After filling in values, save the file, then click the RStudio "Knit"
button, and awaaaaaaay it goes! All that's left to do is sit back,
relax, and --

...wait, is that an error???

![Screenshot of error in the RStudio Render pane, reading "NOT AN ERROR:
usa extract number 117 is not yet ready to download. Try re-running
again later."](Images/extract-not-ready-error.png)

![Gif of Gimli falling down and saying "That was deliberate!" from The
Lord of the Rings: The Two
Towers](https://c.tenor.com/nppajdUlz6kAAAAC/gimli-the-lord-of-the-rings.gif){width="300"}

No! See, as both the "error" message and our friend Gimli indicate --
that's not an error! The RRR is designed to check whether your extract
is ready to download and stop execution if it isn't. As the message
says, you just have to try running again later. IPUMS extracts can take
anywhere from a few minutes to a few hours to process, depending on
their size and traffic levels in the extract engine.

Once your extract is ready, clicking the "Knit" button will produce an
HTML report that looks like this:

![An HTML document rendered from the RRR template, with title
Reproducible Research and four tabs labeled Delete this section before
sharing, Load Packages, Define File Paths, Load you IPUMS Data, and
Analysis Awaits. The Analysis Awaits tab is active, and shows the first
10 rows of our IPUMS USA dataset.](Images/rrr-rendered-to-html.png)

With just a couple clicks, we've pulled our most recent IPUMS USA data
extract DIRECTLY into our R project! (I really can't overstate how cool
this feature is.)

Now for some clean up to get your analysis ready to share. In the HTML
report, click the "Delete this section before sharing" tab and scroll to
the very bottom to find some output like the following:

    Data, codebook, and .json extract definition files have been saved to folder "data".

    Next, copy the code below into the "Define File Paths" code chunk, overwriting the existing code:

    extract_definition_path <- "data/prcs_migration_analysis.json"
    data_path <- "data/prcs_migration_analysis.dat.gz"
    ddi_path <- "data/prcs_migration_analysis.xml"

    Finally, delete all text and code in the section "Delete this section before sharing"
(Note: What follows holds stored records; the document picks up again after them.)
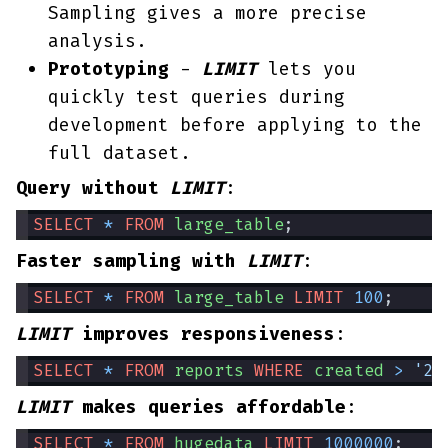
Sampling gives a more precise
analysis.
Prototyping
-
LIMIT
lets you
quickly test queries during
development before applying to the
full dataset.
Query without
LIMIT
:
SELECT
*
FROM
large_table
;
Faster sampling with
LIMIT
:
SELECT
*
FROM
large_table
LIMIT
100
;
LIMIT
improves responsiveness
:
SELECT
*
FROM
reports
WHERE
created
>
'20
LIMIT
makes queries affordable
:
SELECT
*
FROM
hugedata
LIMIT
1000000
;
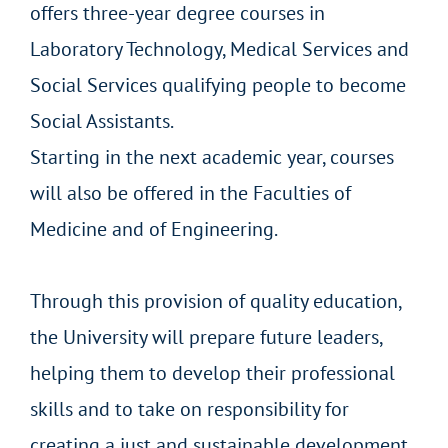
offers three-year degree courses in
Laboratory Technology, Medical Services and
Social Services qualifying people to become
Social Assistants.
Starting in the next academic year, courses
will also be offered in the Faculties of
Medicine and of Engineering.
Through this provision of quality education,
the University will prepare future leaders,
helping them to develop their professional
skills and to take on responsibility for
creating a just and sustainable development.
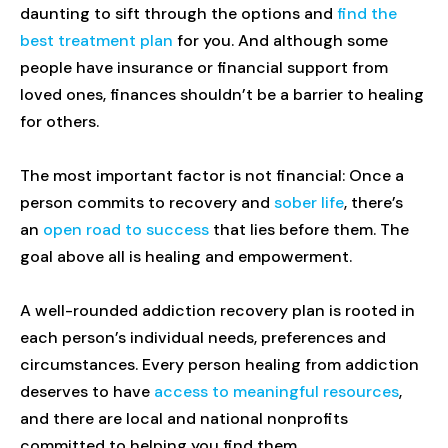
daunting to sift through the options and
find the
best treatment plan
for you. And although some
people have insurance or financial support from
loved ones, finances shouldn’t be a barrier to healing
for others.
The most important factor is not financial: Once a
person commits to recovery and
sober life
, there’s
an
open road to success
that lies before them. The
goal above all is healing and empowerment.
A well-rounded addiction recovery plan is rooted in
each person’s individual needs, preferences and
circumstances. Every person healing from addiction
deserves to have
access to meaningful resources
,
and there are local and national nonprofits
committed to helping you find them.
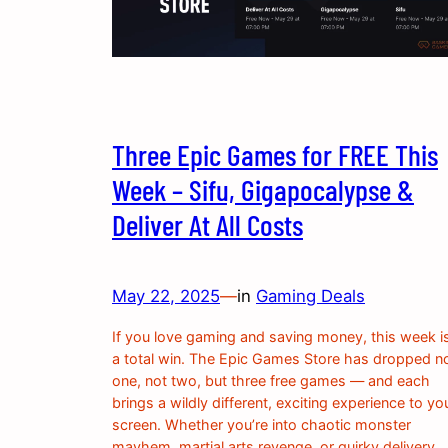
Three Epic Games for FREE This
Week – Sifu, Gigapocalypse &
Deliver At All Costs
May 22, 2025
—
in
Gaming Deals
If you love gaming and saving money, this week i
a total win. The Epic Games Store has dropped n
one, not two, but three free games — and each
brings a wildly different, exciting experience to yo
screen. Whether you’re into chaotic monster
mayhem, martial arts revenge, or quirky delivery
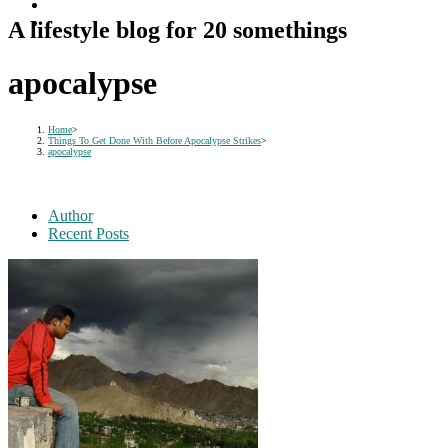
A lifestyle blog for 20 somethings
apocalypse
Home
>
Things To Get Done With Before Apocalypse Strikes
>
apocalypse
Author
Recent Posts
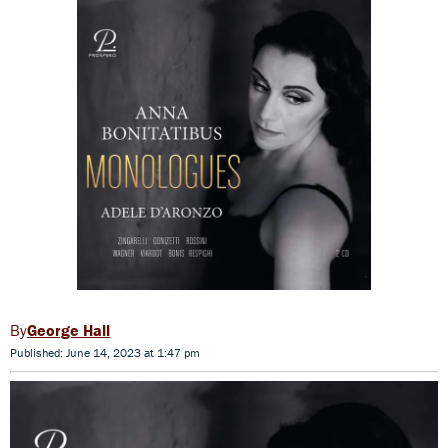
George Hall
Published: June 14, 2023 at 1:47 pm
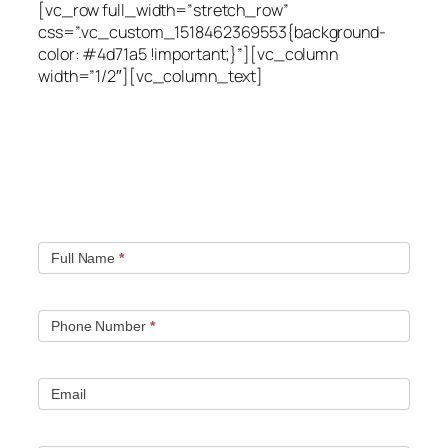
[vc_row full_width=”stretch_row”
css=”.vc_custom_1518462369553{background-
color: #4d71a5 !important;}”][vc_column
width=”1/2″][vc_column_text]
Quick contact form.
Fill out this contact form and we will get in touch
with you. Typically you will be speaking with an leak
location expert within 1 hour.
Full Name
*
Phone Number
*
Email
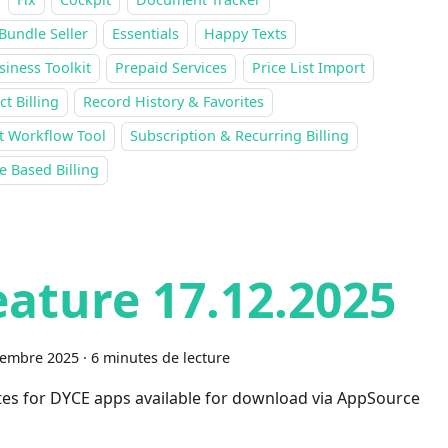
Bundle Seller
Essentials
Happy Texts
siness Toolkit
Prepaid Services
Price List Import
ct Billing
Record History & Favorites
t Workflow Tool
Subscription & Recurring Billing
 Based Billing
eature 17.12.2025
cembre 2025
·
6 minutes de lecture
es for DYCE apps available for download via AppSource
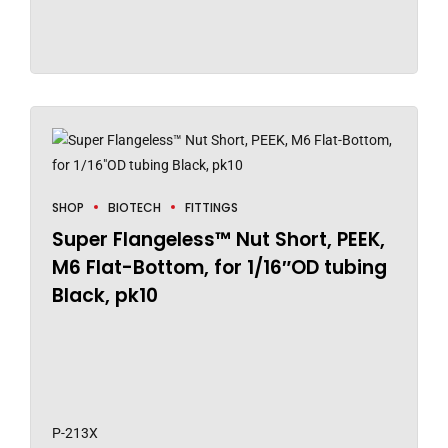
SHOP
BIOTECH
FITTINGS
Super Flangeless™ Nut Short, PEEK,
M6 Flat-Bottom, for 1/16″OD tubing
Black, pk10
P-213X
As the instructions indicate, copy the three lines defining file paths
and paste them back into the R Markdown template file, overwriting the
existing code. This will hard code the paths to the .json, data, and DDI
codebook files so that we can delete the first section of the report,
where those paths were initially defined. Next, delete the section
labeled "Delete this section before sharing" from the R Markdown file --
everything from `## Delete this section before sharing` up to, but not
including, the `## Load Packages` section heading. This section is
designed to be deleted because it contains set up code and instructions
for you, the creator of the original analysis, which are not necessary
or relevant to your collaborators.

From here, we can fill out the remainder of the RRR with whatever
analysis we'd like, such as plotting migration rates over time:

![Screenshot of HTML report titled Reproducible Research, with tabs Load
Packages, Define File Paths, Load your IPUMS Data, and Analysis:
Migration in Puerto Rico 2015-2019. The last tab is active, and below
that is some summary text about migration in Puerto Rico, as well as
another tab set with tabs titled Overall, By education, By household
income, and By age. The By household income tab is active and shows a
series of line plots of the percentage of people who moved in the past
year by household income quintiles. People in the lowest household
income quintile were more likely to
move.](Images/rrr-migration-analysis-rendered.png)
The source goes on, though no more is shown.